“I see it,” Python said from where he was leaning against the wall, looking between Kaelan and Endreas. “It is true.”
Endreas swiped the blood from his lips, his nose swelling at the bridge. He glowered at her.
And then he drew his second sword.
“Magda, what’s happening?” Kaelan breathed from close behind her.
“You must kill him,” Python ordered her, inching away from Endreas towards the back of the room and a small, dimly lit door.
From some place deep down, a tremble worked through her as she held Endreas’s gaze.
Kaelan’s tone was perplexed. “Magda—?”
“I’ll tell you what’s happening, brother,” Endreas said without looking away from Magda. “You’re supposed to be dead.”
Endreas surged forward.
She sprang to meet him, slicing into his upper arm under the scale of his pauldron. His forward sword clattered to the ground. He didn’t move to attack her. Her wolf blade slashed down through the leather bracers and into his right wrist. His second sword fell too.
Before she could pin him fully, he slammed his shoulder down into her and flipped her up and over.
So that’s why he’d let her get so close.
She expected to land on her back, but instead she landed on her butt... on the ledge, her legs dangling, her shoulders tipping forward...
“Magda!”
. . . and over.
Her daggers scraped the cliff face as she tumbled out and down.
A glimpse of white water, of jagged stone, of brilliant stars, head over heels, cold sea air biting at her skin, stealing the breath from her lungs, she plummeted.
The roar of the wind in her ears was matched only by the ocean waves crashing against the cliff below.
She squeezed her eyes shut.
Someone slammed into her, spinning her into a whirlwind of shadow.
She blacked out.
SHE SHOT UP,gasping, shredding the sheets with her daggers.
“It’s all right, Magpie,” Endreas said from the other side of the room where he stood before a mirror. He leaned over a bowl and washed the blood from his face.

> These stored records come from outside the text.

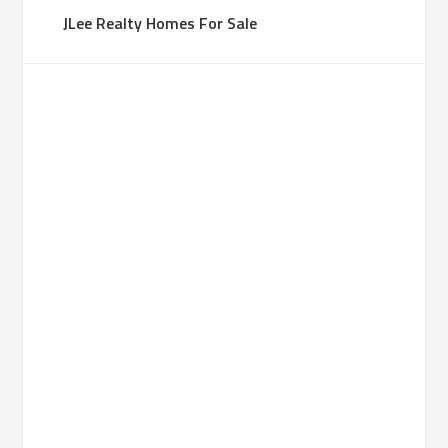
JLee Realty Homes For Sale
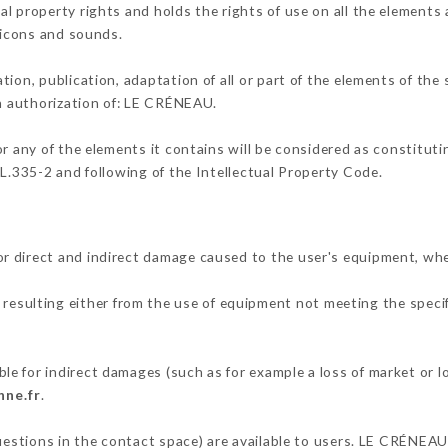
l property rights and holds the rights of use on all the elements a
, icons and sounds.
tion, publication, adaptation of all or part of the elements of the
en authorization of: LE CRÉNEAU.
or any of the elements it contains will be considered as constitut
 L.335-2 and following of the Intellectual Property Code.
r direct and indirect damage caused to the user's equipment, wh
d resulting either from the use of equipment not meeting the specif
e for indirect damages (such as for example a loss of market or l
nne.fr
.
questions in the contact space) are available to users. LE CRÉNEAU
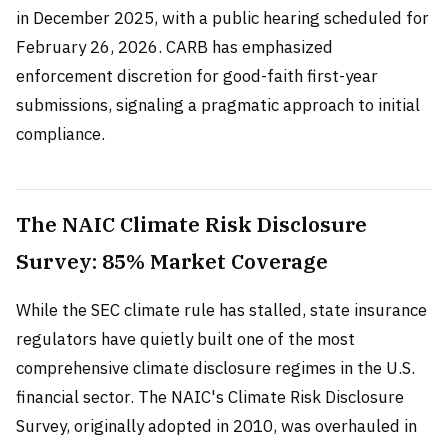
in December 2025, with a public hearing scheduled for
February 26, 2026. CARB has emphasized
enforcement discretion for good-faith first-year
submissions, signaling a pragmatic approach to initial
compliance.
The NAIC Climate Risk Disclosure
Survey: 85% Market Coverage
While the SEC climate rule has stalled, state insurance
regulators have quietly built one of the most
comprehensive climate disclosure regimes in the U.S.
financial sector. The NAIC's Climate Risk Disclosure
Survey, originally adopted in 2010, was overhauled in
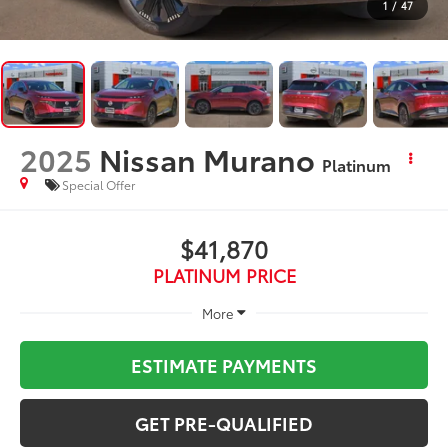
1
/
47
2025
Nissan Murano
Platinum
Special Offer
$41,870
PLATINUM PRICE
More
ESTIMATE PAYMENTS
GET PRE-QUALIFIED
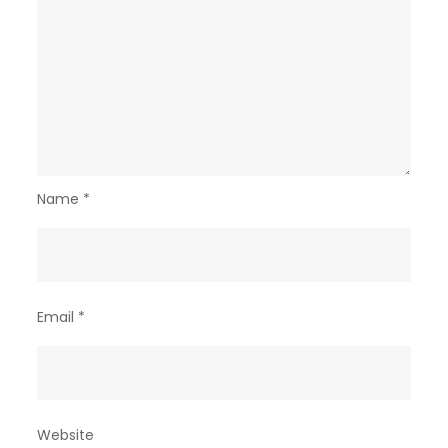
Name
*
Email
*
Website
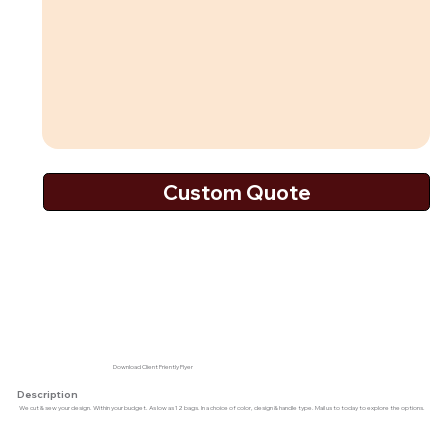
Download Client Friently Flyer
Description
We cut & sew your design. Within your budget. As low as 12 bags. In a choice of color, design & handle type. Mail us to today to explore the options.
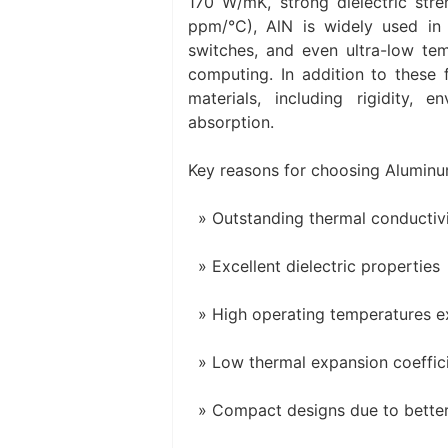
170 W/mK, strong dielectric str
ppm/°C), AlN is widely used in a
switches, and even ultra-low te
computing. In addition to these 
materials, including rigidity,
absorption.
Key reasons for choosing Aluminum
Outstanding thermal conductiv
Excellent dielectric properties
High operating temperatures 
Low thermal expansion coeffic
Compact designs due to better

Icy starlight poured into the room through arching glass panels, so bright that none of the wall scones had been lit. Towering rectangular alcoves built into the walls were filled with books, armor and weapons, paintings and sculptures. Double doors lurked in the shadows to her left. The dressing table, a huge halved tree trunk, cradled an asymmetrical mirror in its gnarled branches. The stone floors shone like black ice. Across from the bed, the fireplace was a corkscrewing column of smooth river stones that appeared frozen in the midst of a tornado ripping them from their streambed. A small pond trickled at the far end of the room, running under the glass wall that overlooked a vast expanse of darkness.
At the sight of the emptiness beyond the windows, memories of her fall rose up and seized her.
Her knives dug deeper into the bedding. She lowered her head between her knees, lungs grasping for breath.
A moment later, Endreas’s cool hand skimmed her neck.
A calming wave washed through her. She shuddered as the panic loosened its paralytic hold.
Too soon, Endreas’s fingers slid away from her as he stepped back.
“Where are we?” Her breathing resumed something near normal, but her pulse kicked, still frantic.